Visual attention and eye movements in primates have been widely shown to be guided by a combination of stimulus-dependent or 'bottom-up' cues, as well as task-dependent or 'top-down' cues. Both the bottom-up and top-down aspects of attention and eye movements have been modeled computationally. Yet, is is not until recent work which I will describe that bottom-up models have been strictly put to the test, predicting significantly above chance the eye movement patterns, functional neuroimaging activation patterns, or most recently neural activity in the superior colliculus of human or monkey participants inspecting complex static or dynamic scenes. In recent developments, models that increasingly attempt to capture top-down aspects have been proposed. In one system which I will describe, neuromorphic algorithms of bottom-up visual attention are employed to predict, in a task-independent manner, which elements in a video scene might more strongly attract attention and gaze.

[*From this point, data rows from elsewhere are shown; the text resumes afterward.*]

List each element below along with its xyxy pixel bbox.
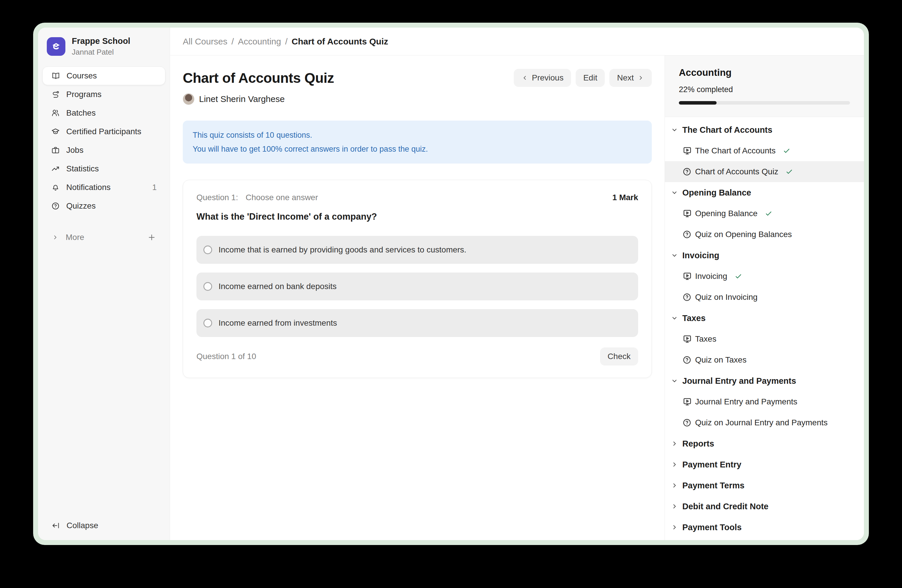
outline-item-quiz-on-opening-balances[interactable]: Quiz on Opening Balances: [665, 224, 864, 245]
sidebar-item-more[interactable]: More: [42, 228, 165, 247]
monitor-play-icon: [682, 397, 692, 407]
outline-item-quiz-on-taxes[interactable]: Quiz on Taxes: [665, 349, 864, 371]
title-row: Chart of Accounts Quiz Previous Edit Nex…: [183, 69, 652, 87]
help-circle-icon: [682, 292, 692, 302]
collapse-label: Collapse: [67, 521, 98, 530]
outline-section-the-chart-of-accounts[interactable]: The Chart of Accounts: [665, 119, 864, 140]
radio-button[interactable]: [204, 246, 212, 254]
course-outline-tree: The Chart of AccountsThe Chart of Accoun…: [665, 117, 864, 540]
outline-section-payment-entry[interactable]: Payment Entry: [665, 454, 864, 475]
sidebar-item-courses[interactable]: Courses: [42, 67, 165, 85]
sidebar-item-jobs[interactable]: Jobs: [42, 141, 165, 160]
breadcrumb-all-courses[interactable]: All Courses: [183, 37, 227, 47]
sidebar-item-batches[interactable]: Batches: [42, 104, 165, 122]
outline-section-reports[interactable]: Reports: [665, 433, 864, 454]
sidebar-item-statistics[interactable]: Statistics: [42, 160, 165, 178]
outline-section-debit-and-credit-note[interactable]: Debit and Credit Note: [665, 496, 864, 517]
answer-option-1[interactable]: Income that is earned by providing goods…: [196, 236, 638, 264]
course-progress-text: 22% completed: [679, 85, 850, 94]
outline-item-the-chart-of-accounts[interactable]: The Chart of Accounts: [665, 140, 864, 161]
answer-option-2[interactable]: Income earned on bank deposits: [196, 272, 638, 300]
outline-item-label: Quiz on Invoicing: [695, 292, 758, 302]
question-type-hint: Choose one answer: [246, 193, 318, 202]
school-switcher[interactable]: Frappe School Jannat Patel: [38, 28, 170, 57]
outline-section-title: Reports: [682, 439, 714, 449]
outline-item-quiz-on-journal-entry-and-payments[interactable]: Quiz on Journal Entry and Payments: [665, 412, 864, 433]
chevron-right-icon: [637, 74, 644, 81]
outline-item-taxes[interactable]: Taxes: [665, 328, 864, 349]
answer-option-3[interactable]: Income earned from investments: [196, 309, 638, 337]
outline-section-title: Journal Entry and Payments: [682, 376, 796, 386]
sidebar-item-label: Statistics: [66, 164, 99, 174]
sidebar-item-label: Quizzes: [66, 201, 96, 211]
app-window: Frappe School Jannat Patel CoursesProgra…: [38, 28, 864, 540]
help-circle-icon: [682, 167, 692, 176]
question-card: Question 1: Choose one answer 1 Mark Wha…: [183, 180, 652, 378]
next-button[interactable]: Next: [609, 69, 652, 87]
outline-item-label: Chart of Accounts Quiz: [695, 167, 778, 176]
outline-item-invoicing[interactable]: Invoicing: [665, 266, 864, 287]
outline-item-opening-balance[interactable]: Opening Balance: [665, 203, 864, 224]
sidebar-item-label: Courses: [67, 71, 97, 80]
radio-button[interactable]: [204, 282, 212, 291]
question-footer: Question 1 of 10 Check: [196, 347, 638, 366]
brand-text: Frappe School Jannat Patel: [72, 36, 130, 57]
outline-item-quiz-on-invoicing[interactable]: Quiz on Invoicing: [665, 287, 864, 308]
outline-item-label: Journal Entry and Payments: [695, 397, 797, 407]
course-outline-panel: Accounting 22% completed The Chart of Ac…: [665, 55, 864, 540]
check-label: Check: [608, 352, 631, 361]
sidebar-item-quizzes[interactable]: Quizzes: [42, 197, 165, 215]
chevron-left-icon: [521, 74, 528, 81]
outline-section-invoicing[interactable]: Invoicing: [665, 245, 864, 266]
sidebar-item-label: Programs: [66, 90, 102, 99]
breadcrumb-current: Chart of Accounts Quiz: [292, 37, 388, 47]
outline-item-label: Taxes: [695, 335, 716, 344]
sidebar-item-certified-participants[interactable]: Certified Participants: [42, 122, 165, 141]
outline-section-payment-terms[interactable]: Payment Terms: [665, 475, 864, 496]
chevron-down-icon: [671, 377, 678, 385]
sidebar-nav: CoursesProgramsBatchesCertified Particip…: [38, 67, 170, 215]
chevron-right-icon: [52, 234, 59, 241]
outline-item-journal-entry-and-payments[interactable]: Journal Entry and Payments: [665, 391, 864, 412]
monitor-play-icon: [682, 146, 692, 156]
breadcrumb-accounting[interactable]: Accounting: [238, 37, 281, 47]
users-icon: [51, 109, 60, 117]
notice-line: This quiz consists of 10 questions.: [193, 128, 642, 142]
check-button[interactable]: Check: [600, 347, 638, 366]
outline-section-opening-balance[interactable]: Opening Balance: [665, 182, 864, 203]
previous-button[interactable]: Previous: [514, 69, 571, 87]
question-text: What is the 'Direct Income' of a company…: [196, 211, 638, 222]
notice-line: You will have to get 100% correct answer…: [193, 142, 642, 156]
page-title: Chart of Accounts Quiz: [183, 70, 334, 86]
outline-section-journal-entry-and-payments[interactable]: Journal Entry and Payments: [665, 371, 864, 391]
sidebar-item-notifications[interactable]: Notifications1: [42, 178, 165, 197]
check-icon: [783, 147, 791, 155]
outline-section-title: Payment Tools: [682, 522, 742, 532]
app-window-frame: Frappe School Jannat Patel CoursesProgra…: [33, 23, 869, 545]
help-circle-icon: [682, 355, 692, 364]
outline-item-chart-of-accounts-quiz[interactable]: Chart of Accounts Quiz: [665, 161, 864, 182]
breadcrumb-separator: /: [231, 37, 233, 47]
outline-section-taxes[interactable]: Taxes: [665, 308, 864, 328]
collapse-sidebar-button[interactable]: Collapse: [38, 521, 170, 540]
chevron-right-icon: [671, 440, 678, 447]
outline-section-payment-tools[interactable]: Payment Tools: [665, 517, 864, 538]
edit-button[interactable]: Edit: [576, 69, 605, 87]
answer-option-label: Income earned from investments: [219, 318, 337, 328]
question-marks: 1 Mark: [612, 193, 638, 202]
outline-item-label: The Chart of Accounts: [695, 146, 775, 155]
check-icon: [764, 210, 773, 217]
book-icon: [52, 72, 60, 80]
outline-item-label: Quiz on Opening Balances: [695, 230, 792, 239]
outline-item-label: Opening Balance: [695, 209, 758, 218]
quiz-notice: This quiz consists of 10 questions.You w…: [183, 120, 652, 164]
plus-icon[interactable]: [147, 233, 156, 242]
radio-button[interactable]: [204, 319, 212, 327]
body-row: Chart of Accounts Quiz Previous Edit Nex…: [170, 55, 864, 540]
left-sidebar: Frappe School Jannat Patel CoursesProgra…: [38, 28, 170, 540]
help-circle-icon: [682, 418, 692, 427]
check-icon: [785, 167, 793, 176]
course-progress-bar: [679, 101, 850, 105]
sidebar-item-programs[interactable]: Programs: [42, 85, 165, 104]
course-panel-header: Accounting 22% completed: [665, 55, 864, 117]
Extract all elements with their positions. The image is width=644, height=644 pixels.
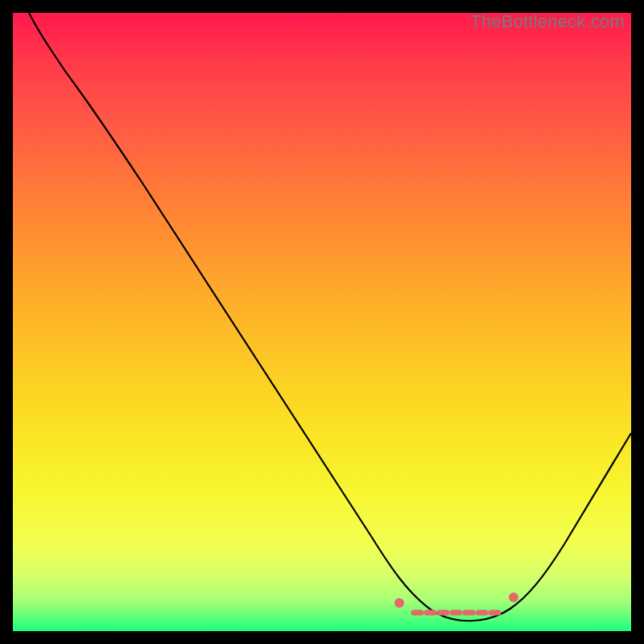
chart-overlay-svg	[13, 13, 631, 631]
dash-endpoint-left	[394, 598, 404, 608]
dash-endpoint-right	[509, 592, 518, 602]
chart-frame: TheBottleneck.com	[13, 13, 631, 631]
main-curve	[29, 13, 631, 621]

These bottom-up predictions have more recently been combined with top-down predictions, which allowed the system to learn from examples (recorded eye movements and actions of humans engaged in 3D video games, including flight combat, driving, first-person, or running a hot-dog stand that serves hungry customers) how to prioritize particular locations of interest given the task. Pushing deeper into real-time, joint online analysis of video and eye movements using neuromorphic models, we have recently been able to predict future gaze locations and intentions of future actions when a player is engaged in a task. In a similar approach where computational models provide a normative gold standard against a particular individual's gaze behavior, machine learning systems have been demonstrated which can predict, from eye movement recordings during 15 minutes of watching TV, whether a person has ADHD or other neurological disorders. Together, these studies suggest that it is possible to build fully computational models that coarsely capture some aspects of both bottom-up and top-down visual attention.
Laurent Itti received his M.S. degree in Image Processing from the Ecole Nationale Superieure des Telecommunications (Paris, France) in 1994, and his Ph.D. in Computation and Neural Systems from Caltech (Pasadena, California) in 2000. He has since then been an Assistant, Associate, and now Full Professor of Computer Science, Psychology, and Neuroscience at the University of Southern California.
Dr. Itti's research interests are in biologically-inspired computational vision, in particular in the domains of visual attention, scene understanding, control of eye movements, and surprise. This basic research has technological applications to, among others, video compression, target detection, and robotics. Dr. Itti has co-authored over 150 publications in peer-reviewed journals, books and conferences, three patents, and several open-source neuromorphic vision software toolkits.